Questo “sbilanciamento” della formazione superiore verso l’Università non costituisce a mio avviso un elemento di debolezza, ma ha in sé grandi potenzialità che vanno sfruttate meglio.
E’ indiscutibile il ruolo dei centri di formazione diversi dalle università; ma sembra oggi tramontata l’idea che sia sufficiente un nucleo ristretto di luoghi di selezione per formare la classe dirigente di un Paese moderno e complesso.
L’università come istituzione capillarmente presente sul territorio nazionale, in un’Italia che si avvia a diventare federale, è in grado di rispondere al bisogno di formazione di una classe dirigente nazional-regionale. Intendo dire di una classe dirigente che ha una formazione nazionale pur collocando le proprie competenze al servizio di entità regionali e, viceversa, che pur collocando le proprie competenze al servizio dello Stato centrale ha un’adeguata sensibilità regionale.

Per questa ragione l’Università può costituire l’architrave della formazione della nostra futura classe dirigente, non attraverso “caste che si tramandano il potere al loro interno”, ma mediante “élites diffuse”, capaci di ricoprire con competenza e responsabilità i numerosi snodi di decisione nella vita del Paese e capaci a loro volta di formare le generazioni più giovani.

Per mettere pienamente a frutto queste potenzialità occorre realizzare alcune condizioni.
1) E’ necessario innanzitutto superare il concetto provinciale di “periferia” del sistema universitario; non esistono università centrali e università periferiche.
Ogni polo universitario è un “centro” che misura il proprio prestigio e compete con gli altri poli non sulla base del numero dei corsi o degli studenti iscritti, o sulla vicinanza geografica alle grandi città, ma sulla base della capacità di ottenere risultati di ricerca competitivi nel mondo scientifico internazionale, di adeguarsi ai più moderni metodi didattici, di costruire una rete di relazioni con gli istituti di ricerca nazionali e internazionali, di costruire classe dirigente.

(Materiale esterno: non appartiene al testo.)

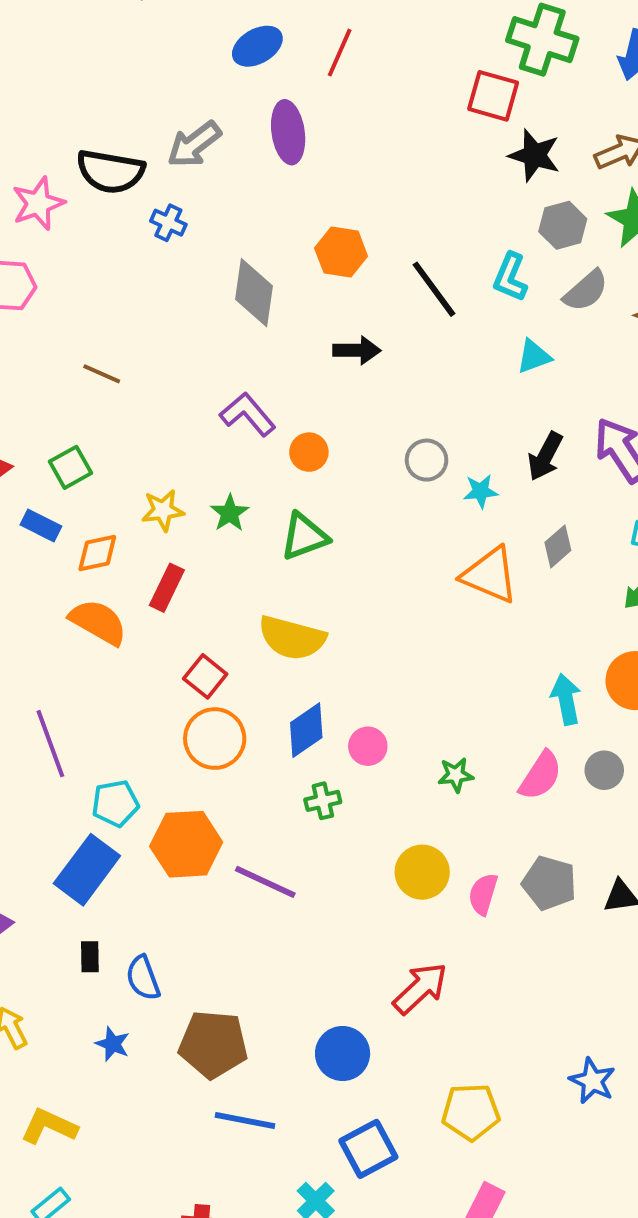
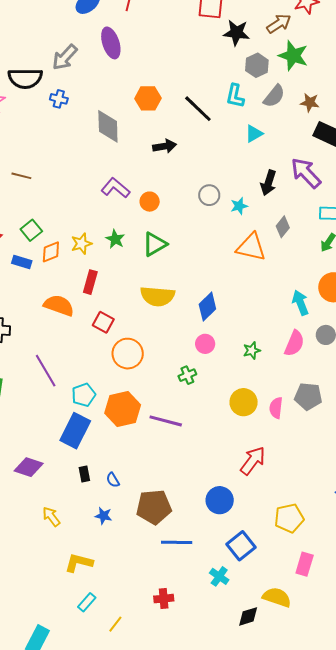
brown line: (102, 374) -> (21, 176), moved
orange diamond: (97, 553) -> (51, 252), moved
red square: (205, 676) -> (103, 322), moved
blue diamond: (306, 730) -> (207, 307), moved
blue semicircle: (143, 978) -> (113, 480), size x0.7

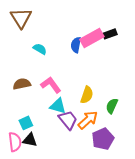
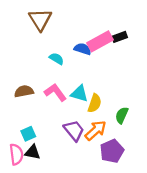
brown triangle: (21, 18) -> (40, 20), moved
blue semicircle: (76, 45) -> (83, 49), turned 98
cyan semicircle: (40, 49) -> (57, 59), moved
cyan triangle: (58, 106) -> (79, 93), moved

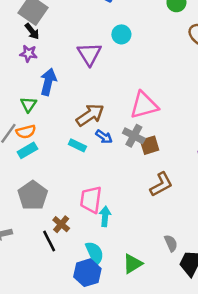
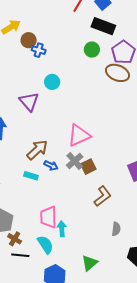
gray cross: (134, 136) -> (75, 161), turned 30
brown cross: (61, 224) -> (15, 239), moved
black line: (49, 241) -> (20, 255), turned -48
gray semicircle: (171, 243) -> (116, 229), moved, turned 40
cyan semicircle: (95, 253) -> (45, 245), moved

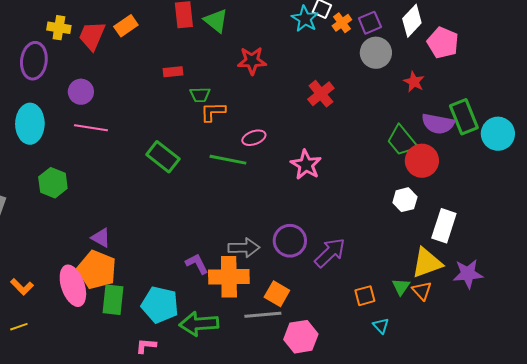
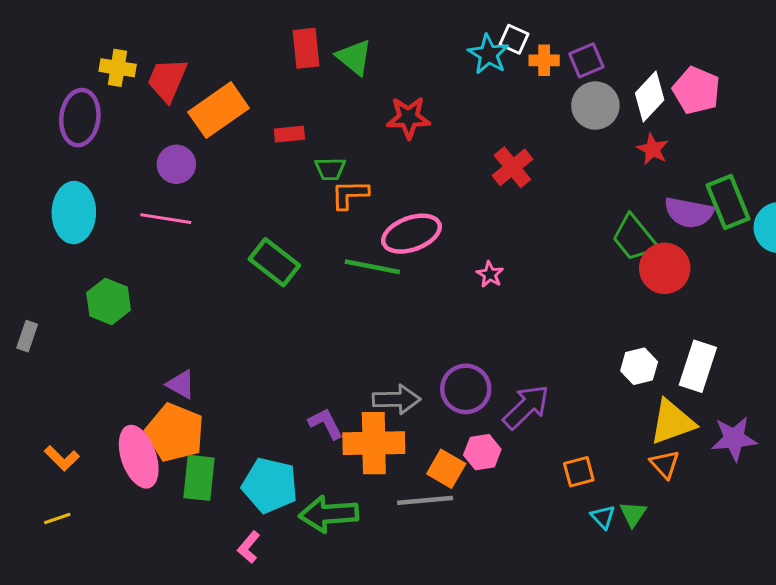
white diamond: (412, 21) -> (650, 96), moved
orange cross: (342, 23) -> (544, 60), turned 36
orange rectangle: (126, 26) -> (219, 110), moved, size x1.6
purple circle: (81, 92) -> (176, 164), moved
pink ellipse: (254, 138) -> (411, 234), size x1.6
pink star: (306, 165) -> (490, 274), size x0.6
white hexagon: (405, 200) -> (639, 366), moved
green triangle: (401, 287) -> (633, 514), moved
pink hexagon: (301, 337) -> (482, 452), moved, size x0.7
pink L-shape: (146, 346) -> (249, 547), turned -55

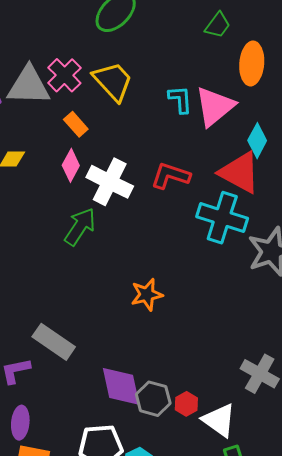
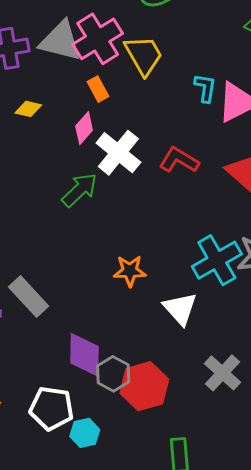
pink cross: (64, 75) -> (98, 39), size x1.4
cyan cross: (222, 218) -> (217, 260), moved, turned 30
red hexagon: (186, 404) -> (144, 386), size x2.0
white triangle: (219, 420) -> (180, 309), moved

2) Occorre inoltre garantire eguali opportunità a tutti i giovani, secondo criteri di equità che rendano effettivo il diritto delle ragazze e dei ragazzi capaci e meritevoli di raggiungere i gradi più alti negli studi, anche quando siano privi dei mezzi economici per farvi fronte.
Il lavoro che svolgete qui ad Enna è un modo concreto per sviluppare le potenzialità del modello di formazione diffusa cresciuto nel Paese e, insieme, costituisce, innanzitutto per la Sicilia, una risorsa per la crescita di nuove generazioni attrezzate sul piano della formazione tecnica e dotate di strumenti per poter essere parte di una moderna classe dirigente regionale e nazionale.
Credo che questo obiettivo debba oggi coniugarsi con un progetto forte per il rilancio di questa regione.

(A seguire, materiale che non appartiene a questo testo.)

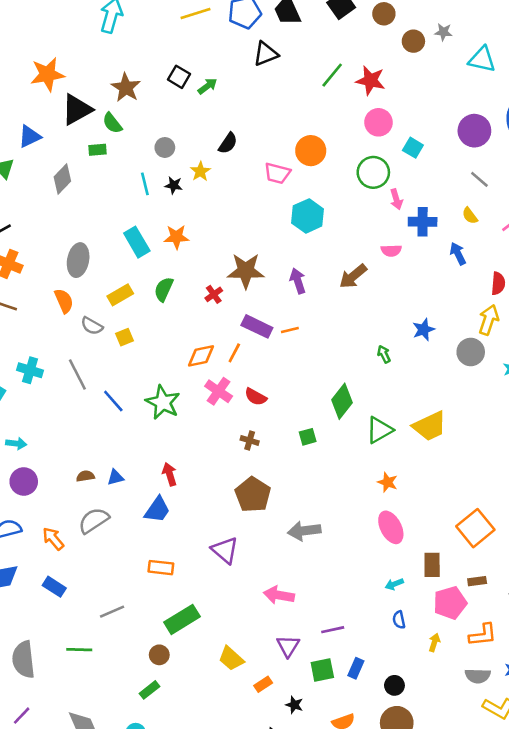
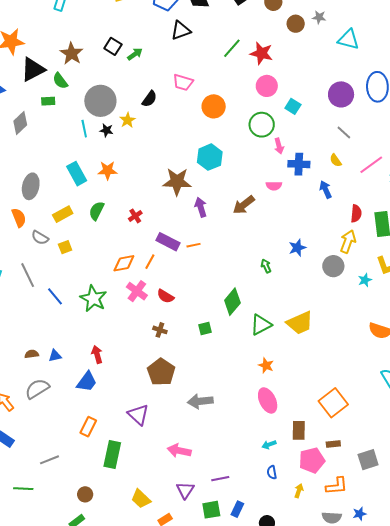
gray circle: (165, 147) -> (100, 101), size x2.0
pink trapezoid: (277, 173) -> (183, 82), moved
brown star: (246, 271) -> (177, 182), moved
orange rectangle: (161, 568) -> (88, 427), turned -72
green rectangle: (182, 619) -> (112, 454), moved, turned -48

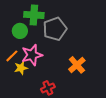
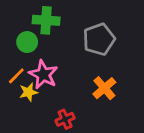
gray pentagon: (55, 29) -> (99, 39), moved
pink star: (32, 55) -> (43, 75), turned -30

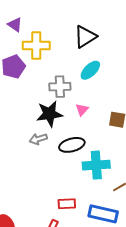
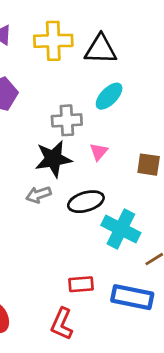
black triangle: (85, 37) -> (101, 49), turned 35
yellow cross: (36, 45) -> (53, 41), moved
cyan cross: (96, 165) -> (121, 229), turned 32

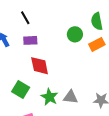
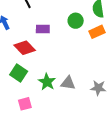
purple rectangle: (30, 40) -> (43, 29), moved
red diamond: (40, 66) -> (25, 48), moved, turned -35

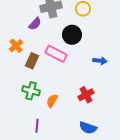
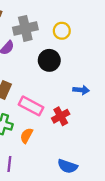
pink rectangle: (56, 54) -> (31, 106), moved
red cross: (86, 95) -> (61, 116), moved

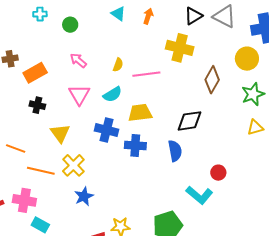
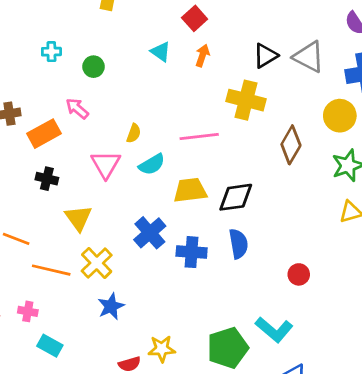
pink arrow: (78, 60) -> (77, 109), moved
yellow semicircle: (118, 65) -> (134, 133), moved
black diamond: (190, 121) -> (236, 197), moved
blue cross: (106, 130) -> (150, 233), moved, turned 35
blue cross: (135, 146) -> (192, 252), moved
cyan L-shape: (199, 195) -> (274, 330), moved
pink cross: (24, 200) -> (28, 311), size x0.6

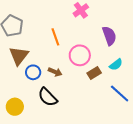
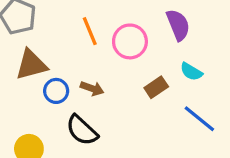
pink circle: (80, 55) -> (130, 41), moved
brown triangle: (19, 56) -> (31, 65), turned 40
cyan semicircle: (116, 65) -> (191, 72), turned 72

C’è ancora una parte della società siciliana che rimane in bilico tra il rammaricato bilancio di un passato di speranze disattese e l’incertezza di un presente ancora distante, anche se meno del passato, dallo sviluppo e dalla crescita conquistati in questi anni dal centro nord del Paese.
Io credo però che oggi vi siano le condizioni per spezzare questo impasto, questa sorta di miraggio capovolto verso un grande passato che si lega ad una visione del presente immobilizzante delle energie e delle intelligenze.

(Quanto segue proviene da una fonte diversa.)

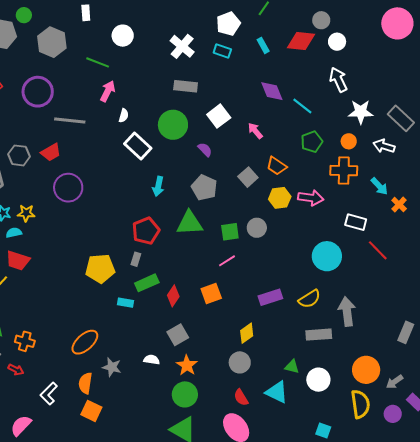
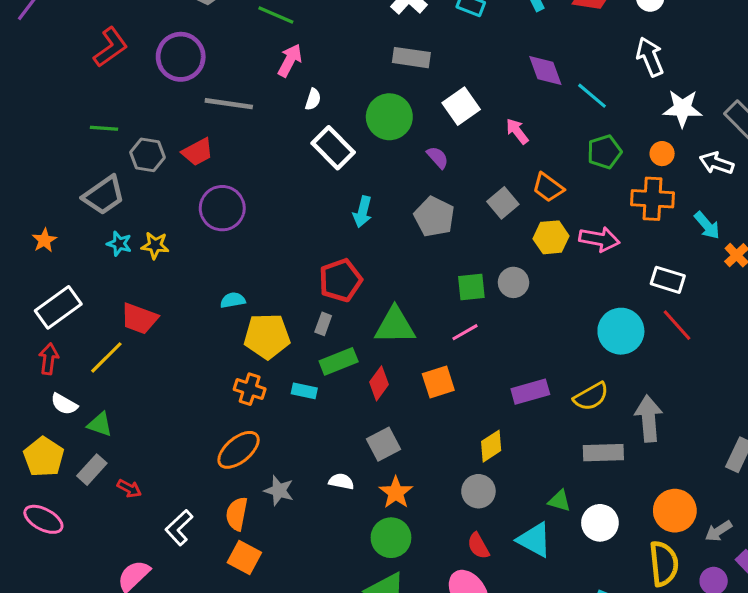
green triangle: (190, 223) -> (395, 326), moved
cyan semicircle: (14, 233) -> (233, 300), moved
red line: (378, 250) -> (677, 325), moved
orange cross: (25, 341) -> (250, 389), moved

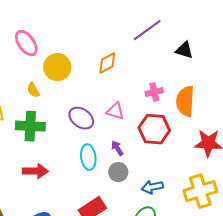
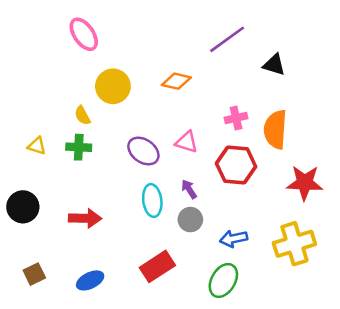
pink ellipse: (26, 43) -> (84, 34), moved
orange diamond: (107, 63) -> (176, 81), turned 40
green cross: (30, 126) -> (79, 147), moved, size x0.7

C’è nella letteratura siciliana un filone che si richiama ad un’“estetica della rovina” come autocontemplazione della propria identità, che crede di poter sopravvivere perché è al riparo dai “guasti” della modernizzazione.
Chi vuole il futuro deve rifiutare e combattere questa concezione.
Ma ciò non significa giocare sulle astrazioni o rifugiarsi in quel frenetico immobilismo che ha caratterizzato tante fasi della vita delle regioni meridionali.
Significa invece assumere consapevolmente un impegno comune per realizzare un’utopia strategica siciliana fondata sull’analisi rigorosa delle risorse reali, degli strumenti e delle occasioni possibili per lo sviluppo.
Significa non dimenticare i condizionamenti che la mafia impone in larghe parti della Regione, non dimenticare il giogo pesante della disoccupazione che è la più alta del Paese, il freno imposto dal lavoro nero sulla crescita trasparente del mercato e dell’economia, l’urgenza di dotare l’isola di un sistema di infrastrutture indispensabile per rendere credibile qualsiasi progetto di crescita economica.
Significa tenere presenti le risorse fondamentali di quest’isola: il suo patrimonio culturale, i beni naturali, le sue capacità professionali ed imprenditoriali.

La Sicilia è dotata di alcune forti potenzialità umane e naturali: la sua popolazione rappresenta il 25% dell’intera popolazione del Mezzogiorno.
Da sola quest’isola ha la stessa consistenza demografica della Danimarca o della Croazia; ha oltre 100.000 abitanti in più della Finlandia.
La composizione della popolazione costituisce oggi, rispetto ai fenomeni demografici prevalenti nel Paese e in Europa, un fattore di equilibrio positivo in quanto sufficientemente distante tanto dal rischio di rapido invecchiamento quanto da quello di una crescita incontrollata. Essa è considerata dagli analisti economici uno dei vantaggi comparati utili per realizzare un serio progetto di sviluppo.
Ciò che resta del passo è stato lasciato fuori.